Arendt's only prolonged discussion of exchange (that I know of) is in the "Work" section of The Human Condition (pp 159-67). The discussion is situated as it is because Arendt thinks that the exchange market is the public sphere corresponding to and growing out of work or fabrication, the making of persistent objects of use or artifacts. In Arendt's words, "homo faber, the builder of the world and the producer of things, can find his proper relationship to other people only by exchanging his products with theirs" (160).

But she immediately introduces a consideration that flagrantly contradicts this proper fit of the market to the artisans as producers. The sentence I just quoted continues by "explaining" this propriety; the artisan finds his proper relation to others in the exchange market "because the products themselves are always produced in isolation" (160-1). This sounds strange, I think, because we immediately think of assembly lines, factories, and cooperation when we think of production. Arendt has an explanation for this--basically, the division of labor within a process of production she associates with labor, the reproduction of life, and the conquest of production by the division of labor is therefore the subordination of work to labor--but I'll leave that aside for now. I think the plausibility of her insistence on the solitude of the artisan can be rescued by reference to such commonplaces as "too many cooks spoil the broth," and the certainty that doing anything "by committee" is sure to be a disaster from the standpoint of the quality of the end result. The work, for Arendt, is characterized by a singleness of intention and attention, and hence the artisan qua artisan is alone.
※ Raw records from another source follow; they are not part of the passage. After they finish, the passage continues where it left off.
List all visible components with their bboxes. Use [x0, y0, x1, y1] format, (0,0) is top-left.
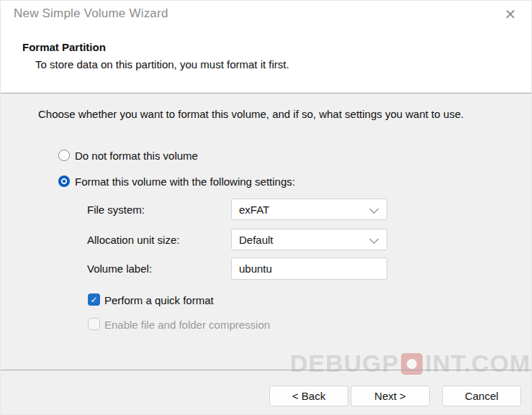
allocation-unit-size-dropdown[interactable]: Default — [231, 229, 387, 250]
chevron-down-icon — [369, 204, 379, 214]
file-system-dropdown[interactable]: exFAT — [231, 199, 387, 220]
compression-checkbox — [88, 318, 100, 330]
volume-label-input[interactable] — [231, 257, 387, 280]
close-icon[interactable]: ✕ — [500, 4, 521, 25]
radio-format-volume[interactable] — [58, 175, 70, 187]
footer-divider — [1, 370, 532, 370]
window-title: New Simple Volume Wizard — [14, 6, 168, 21]
next-button[interactable]: Next > — [351, 386, 430, 406]
watermark-prefix: DEBUGP — [290, 350, 399, 378]
quick-format-checkbox[interactable]: ✓ — [88, 293, 100, 306]
watermark-suffix: INT.COM — [425, 350, 531, 378]
header-divider — [1, 93, 532, 94]
cancel-button[interactable]: Cancel — [442, 386, 521, 406]
radio-format-volume-label[interactable]: Format this volume with the following se… — [75, 175, 295, 188]
compression-label: Enable file and folder compression — [104, 319, 270, 331]
intro-text: Choose whether you want to format this v… — [38, 108, 464, 120]
chevron-down-icon — [369, 234, 379, 244]
allocation-unit-size-label: Allocation unit size: — [87, 234, 179, 246]
radio-do-not-format-label[interactable]: Do not format this volume — [75, 150, 198, 162]
watermark-o-icon — [401, 353, 423, 375]
quick-format-label[interactable]: Perform a quick format — [104, 294, 214, 306]
checkmark-icon: ✓ — [90, 295, 97, 305]
allocation-unit-size-value: Default — [239, 234, 274, 246]
radio-do-not-format[interactable] — [58, 150, 70, 161]
page-subtitle: To store data on this partition, you mus… — [35, 58, 289, 70]
debugpoint-watermark: DEBUGP INT.COM — [290, 350, 531, 378]
file-system-label: File system: — [87, 204, 145, 216]
file-system-value: exFAT — [239, 204, 269, 216]
new-simple-volume-wizard-dialog: New Simple Volume Wizard ✕ Format Partit… — [0, 0, 532, 415]
back-button[interactable]: < Back — [269, 386, 348, 406]
volume-label-label: Volume label: — [87, 263, 152, 275]
page-title: Format Partition — [22, 41, 106, 53]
But for precisely this reason, the people who meet in the market are not artisans qua artisans, as Arendt herself recognizes. "The people who met on the exchange market, to be sure, were no longer the fabricators themselves," she writes; "when homo faber comes out of his isolation, he appears as a merchant and trader and establishes the exchange market in this capacity" (162-3). Therefore, she also claims that exchange value cannot be grounded in any "specific human activity" (164).

So, Arendt, it seems to me, is caught in the uncomfortable position of affirming both that exchange "develops without break and consistently" from "the world of the craftsman and the experience of fabrication" (166) and that this exchange presupposes a change in the personae and a dissociation from any actual activity of making things.

This is where Sohn-Rethel can meaningfully supplement Arendt. The recognition that commodity exchange is a separate mode of activity, and a specific from of human interaction, undermines the assumption that Arendt shares with the utilitarians and economists from whom she so radically diverges otherwise: the assumption that a generalized "utility" can be unproblematically extrapolated from the concrete uses of the objects we make. This presumptive link between use and utility is the unthought ground of modern economics, and exposing the absence of any such link is the ongoing task of the critique of political economy.